* Required action: Ignoring every picture, transcribe the data in full as it stands.

[Transcribed page contents]

___

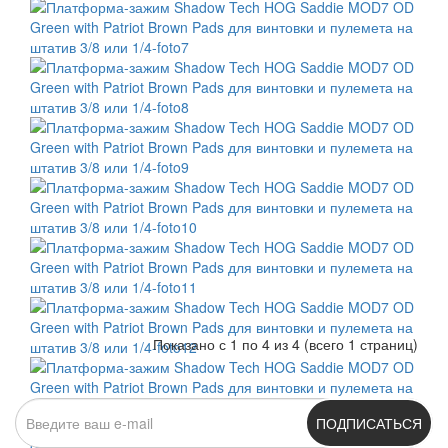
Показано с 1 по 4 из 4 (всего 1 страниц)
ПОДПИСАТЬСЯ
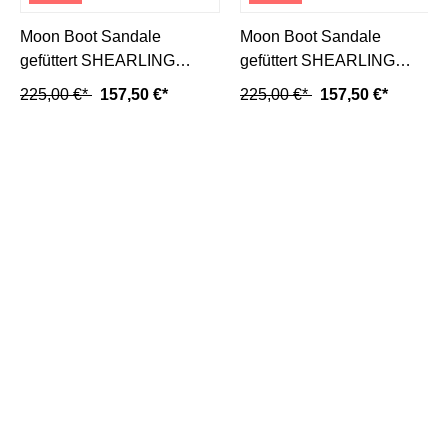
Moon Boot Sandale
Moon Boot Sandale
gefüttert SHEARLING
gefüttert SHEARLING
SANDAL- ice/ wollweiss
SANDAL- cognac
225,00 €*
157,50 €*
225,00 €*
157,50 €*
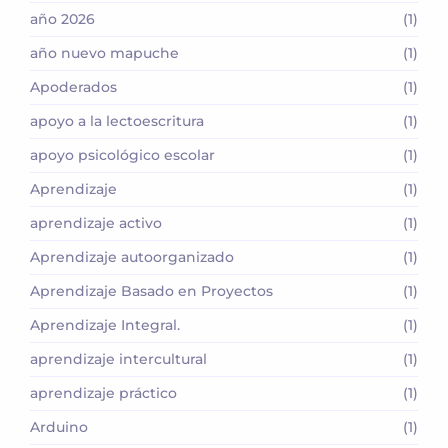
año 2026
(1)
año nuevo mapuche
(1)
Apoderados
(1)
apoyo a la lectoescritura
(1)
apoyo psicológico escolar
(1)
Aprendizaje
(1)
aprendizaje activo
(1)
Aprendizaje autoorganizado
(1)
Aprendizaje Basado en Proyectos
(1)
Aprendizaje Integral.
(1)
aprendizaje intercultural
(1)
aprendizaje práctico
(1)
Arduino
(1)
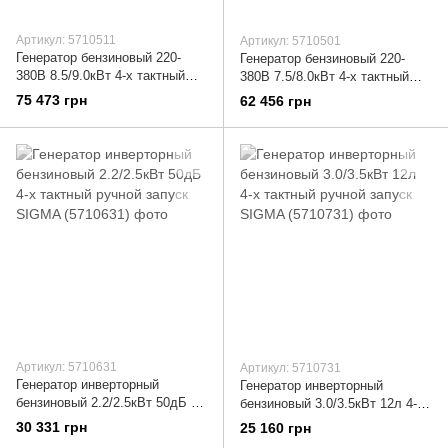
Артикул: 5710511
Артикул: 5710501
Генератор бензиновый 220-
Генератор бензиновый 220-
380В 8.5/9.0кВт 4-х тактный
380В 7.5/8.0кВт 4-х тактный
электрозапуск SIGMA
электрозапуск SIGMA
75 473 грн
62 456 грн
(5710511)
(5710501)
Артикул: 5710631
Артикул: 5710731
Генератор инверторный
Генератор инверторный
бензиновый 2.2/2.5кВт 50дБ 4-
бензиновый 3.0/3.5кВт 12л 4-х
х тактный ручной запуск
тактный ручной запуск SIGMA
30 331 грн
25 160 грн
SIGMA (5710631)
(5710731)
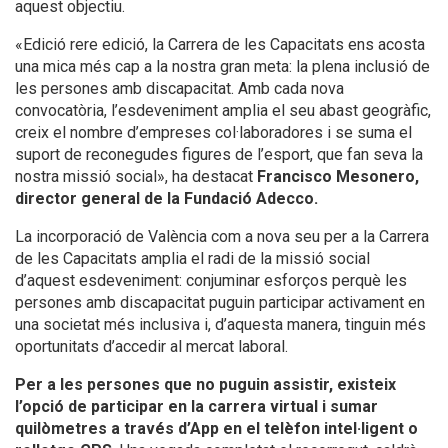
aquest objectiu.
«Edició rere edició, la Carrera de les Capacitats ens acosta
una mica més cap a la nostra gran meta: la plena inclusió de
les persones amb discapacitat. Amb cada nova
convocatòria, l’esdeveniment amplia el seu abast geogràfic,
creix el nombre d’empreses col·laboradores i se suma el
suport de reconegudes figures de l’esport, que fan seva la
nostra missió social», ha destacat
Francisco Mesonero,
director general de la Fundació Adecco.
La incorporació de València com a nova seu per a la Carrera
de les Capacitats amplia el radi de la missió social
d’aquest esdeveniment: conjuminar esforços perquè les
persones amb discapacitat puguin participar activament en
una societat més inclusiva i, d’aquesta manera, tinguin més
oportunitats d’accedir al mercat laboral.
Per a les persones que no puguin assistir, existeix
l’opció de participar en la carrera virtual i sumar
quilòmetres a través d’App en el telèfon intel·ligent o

___

* Response:
Показано с 1 по 4 из 4 (всего 1 страниц)
ПОДПИСАТЬСЯ
Moon Boot Sandale
Moon Boot Sandale
gefüttert SHEARLING
gefüttert SHEARLING
SANDAL- ice/ wollweiss
SANDAL- cognac
225,00 €*
157,50 €*
225,00 €*
157,50 €*
año 2026
(1)
año nuevo mapuche
(1)
Apoderados
(1)
apoyo a la lectoescritura
(1)
apoyo psicológico escolar
(1)
Aprendizaje
(1)
aprendizaje activo
(1)
Aprendizaje autoorganizado
(1)
Aprendizaje Basado en Proyectos
(1)
Aprendizaje Integral.
(1)
aprendizaje intercultural
(1)
aprendizaje práctico
(1)
Arduino
(1)
Артикул: 5710511
Артикул: 5710501
Генератор бензиновый 220-
Генератор бензиновый 220-
380В 8.5/9.0кВт 4-х тактный
380В 7.5/8.0кВт 4-х тактный
электрозапуск SIGMA
электрозапуск SIGMA
75 473 грн
62 456 грн
(5710511)
(5710501)
Артикул: 5710631
Артикул: 5710731
Генератор инверторный
Генератор инверторный
бензиновый 2.2/2.5кВт 50дБ 4-
бензиновый 3.0/3.5кВт 12л 4-х
х тактный ручной запуск
тактный ручной запуск SIGMA
30 331 грн
25 160 грн
SIGMA (5710631)
(5710731)
aquest objectiu.
«Edició rere edició, la Carrera de les Capacitats ens acosta
una mica més cap a la nostra gran meta: la plena inclusió de
les persones amb discapacitat. Amb cada nova
convocatòria, l’esdeveniment amplia el seu abast geogràfic,
creix el nombre d’empreses col·laboradores i se suma el
suport de reconegudes figures de l’esport, que fan seva la
nostra missió social», ha destacat
Francisco Mesonero,
director general de la Fundació Adecco.
La incorporació de València com a nova seu per a la Carrera
de les Capacitats amplia el radi de la missió social
d’aquest esdeveniment: conjuminar esforços perquè les
persones amb discapacitat puguin participar activament en
una societat més inclusiva i, d’aquesta manera, tinguin més
oportunitats d’accedir al mercat laboral.
Per a les persones que no puguin assistir, existeix
l’opció de participar en la carrera virtual i sumar
quilòmetres a través d’App en el telèfon intel·ligent o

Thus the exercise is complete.